Le désarmement n’est une mauvaise nouvelle que pour ceux qui veulent continuer à cultiver les stratégies de tension. Ce qui caractérise le processus du Pays Basque, c’est son caractère unilatéral. Pour avancer, il se voit obligé d’activer la société civile : du coup, ce qui était un handicap peut avoir quelques atouts. Cette société civile, de près ou de loin, à un moment ou un autre, et par le fait qu’elle s’est trouvée dans un camp ou un autre, a été particulièrement touchée par ce conflit. Il est donc légitime qu’elle s’empare de la question et qu’elle s’implique dans le processus.

Un autre scénario, conforme aux processus de paix plus classiques, aurait été celui de la relation ETA/Etats accompagné par des spécialistes en la matière.

Unilatéralité du processus

Mais notre réalité est autre : elle est celle de l’unilatéralité, que nous ne connaissons pas mais que nous expérimentons. Elle a l’avantage de la participation, de la pédagogie et de l’écoute. Elle a l’obligation de la transversalité, et en ce sens, elle est révolutionnaire par rapport à l’histoire vécue.

Par son implication, la société civile lui donne de la force. Ainsi, les observateurs déployés sur les sites des arsenaux et les milliers de personnes rassemblées sur la place Saint André inscrivent dans le marbre l’adhésion populaire au processus, ainsi que la légitimité et l’irréversibilité de la journée historique du 8 avril. Quel que soit le sujet, l’implication citoyenne est une richesse, elle est complémentaire aux autres instances, notamment institutionnelles. Elle n’est une menace pour personne, elle est le fondement et le signe d’une société en bonne santé démocratique.

“Si le désarmement permet la paix, ce n’est pas encore la paix !” avons-nous proclamé le 8 avril. Ceci signifie simplement que nous sommes au milieu du guet, au point de rupture entre le passé et l’avenir. Une page se tourne, et c’est le moment d’aborder les conséquences du conflit. Le désarmement qui correspond à une décision politique de s’inscrire dans le débat exclusivement démocratique, dégage un chemin qui s’annonce complexe. Il sera jalonné par un ensemble d’initiatives et de convergences, de réalités matérielles et immatérielles, de démarches individuelles et collectives.

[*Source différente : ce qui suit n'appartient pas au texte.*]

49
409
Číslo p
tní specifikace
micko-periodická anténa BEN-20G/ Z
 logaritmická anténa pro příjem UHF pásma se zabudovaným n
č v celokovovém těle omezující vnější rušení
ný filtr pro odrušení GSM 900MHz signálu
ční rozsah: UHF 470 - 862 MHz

L’unilatéralité en sera le moteur, mais elle ne pourra pas tout toute seule.

Pas à pas, le paysage évolue

Le désarmement, volontairement, a eu lieu sans contreparties politiques. Mais il était clair que celles-ci étaient mises provisoirement de côté pour ne pas attendre encore cinq années de plus. Maintenant que le désarmement est réalisé, dans de très bonnes conditions, il faut mettre sur la table de discussion tous ces sujets qui auraient pu, légitimement, être autant de conditions posées par les uns ou les autres.

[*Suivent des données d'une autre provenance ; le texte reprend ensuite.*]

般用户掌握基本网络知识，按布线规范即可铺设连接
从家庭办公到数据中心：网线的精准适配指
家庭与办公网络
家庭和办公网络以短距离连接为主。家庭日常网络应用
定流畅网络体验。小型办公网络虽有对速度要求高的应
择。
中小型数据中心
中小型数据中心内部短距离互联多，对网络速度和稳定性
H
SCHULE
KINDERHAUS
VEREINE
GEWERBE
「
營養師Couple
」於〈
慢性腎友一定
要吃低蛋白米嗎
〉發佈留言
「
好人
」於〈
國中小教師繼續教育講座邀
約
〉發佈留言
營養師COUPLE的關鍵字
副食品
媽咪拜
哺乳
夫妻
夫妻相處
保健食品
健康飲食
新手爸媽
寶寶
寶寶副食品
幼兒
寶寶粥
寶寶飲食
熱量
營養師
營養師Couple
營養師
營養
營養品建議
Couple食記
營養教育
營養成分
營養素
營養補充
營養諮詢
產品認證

Il faut très vite que, notamment Paris, envoie un signal de type “bien reçu”.

Très concrètement, cela passe par la libération d’Oier Gomez, ce qui vient d’être accordé ce 24 avril et par une modification de la politique pénitentiaire (dispersion, etc.). Le pas de l’un peut enclencher le pas de l’autre, et ainsi de suite. Au fur et à mesure des pas, le paysage évolue et les personnes qui cheminent aussi.

La question des victimes, de toutes les victimes, a été mise en avant avec force et gravité ce 8 avril parce que rien ne peut se reconstruire sans connaître le passé, sans entendre, écouter et respecter les paroles des victimes. Les différentes séquences de la journée du 8 avril et les paroles dont chaque mot était pesé, avaient été pensées pour contribuer à cet état d’esprit qui permettra le passage d’un passé douloureux à un avenir à co-construire.

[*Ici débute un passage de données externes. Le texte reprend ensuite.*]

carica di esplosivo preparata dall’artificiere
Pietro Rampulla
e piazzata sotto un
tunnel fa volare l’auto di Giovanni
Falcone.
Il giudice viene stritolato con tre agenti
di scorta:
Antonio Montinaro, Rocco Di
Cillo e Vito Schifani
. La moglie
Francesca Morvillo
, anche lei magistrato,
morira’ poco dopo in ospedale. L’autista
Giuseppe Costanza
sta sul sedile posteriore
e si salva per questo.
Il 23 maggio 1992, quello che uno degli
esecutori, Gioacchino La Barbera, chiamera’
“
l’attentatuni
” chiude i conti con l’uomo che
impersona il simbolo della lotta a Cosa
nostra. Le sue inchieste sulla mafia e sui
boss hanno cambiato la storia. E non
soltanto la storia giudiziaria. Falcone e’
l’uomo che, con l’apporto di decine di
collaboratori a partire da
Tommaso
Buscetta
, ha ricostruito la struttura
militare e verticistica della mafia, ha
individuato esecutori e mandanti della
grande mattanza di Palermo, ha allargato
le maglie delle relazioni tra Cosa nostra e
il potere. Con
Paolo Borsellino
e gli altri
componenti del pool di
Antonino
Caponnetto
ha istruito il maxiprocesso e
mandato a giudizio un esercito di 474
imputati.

Ici aussi, il faudra faire le chemin pas à pas avec l’aide de personnalités qui ont une expérience en la matière et qui sont prêtes à nous aider.

Enfin, je parlais de transversalité au début. Elle existe en Iparralde même si on peut aller toujours plus loin dans ce domaine. Au sud, elle a apparu de façon spectaculaire le 5 avril à Bilbo, mais il faut lui donner corps durablement dans la société. Il y a des gens de bonne volonté, d’horizons différents, qui peuvent créer ce socle. Il faudra y travailler, car c’est une condition incontournable.

Une dynamique doit s’emparer du processus, et les Etats doivent s’impliquer, avec intelligence. Car enfin, tout le monde a à y gagner avec une paix juste et durable.